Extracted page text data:
'''

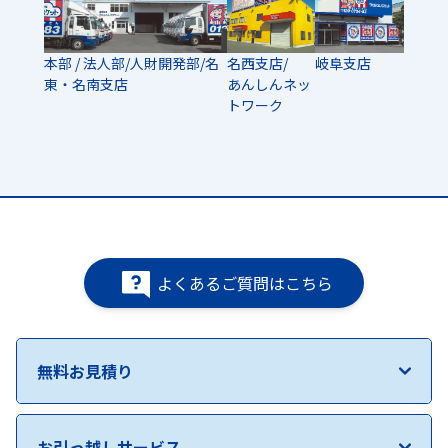
本部 / 法人部/人財開発部/名
名西支店/
岐阜支店
東・名南支店
あんしんネッ
トワーク
よくあるご質問はこちら
無料お見積り
お引っ越しサービス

'''

Your task. The answer consists of the records repeated exactly, without any images.

Response to this exercise.
本部 / 法人部/人財開発部/名
名西支店/
岐阜支店
東・名南支店
あんしんネッ
トワーク
よくあるご質問はこちら
無料お見積り
お引っ越しサービス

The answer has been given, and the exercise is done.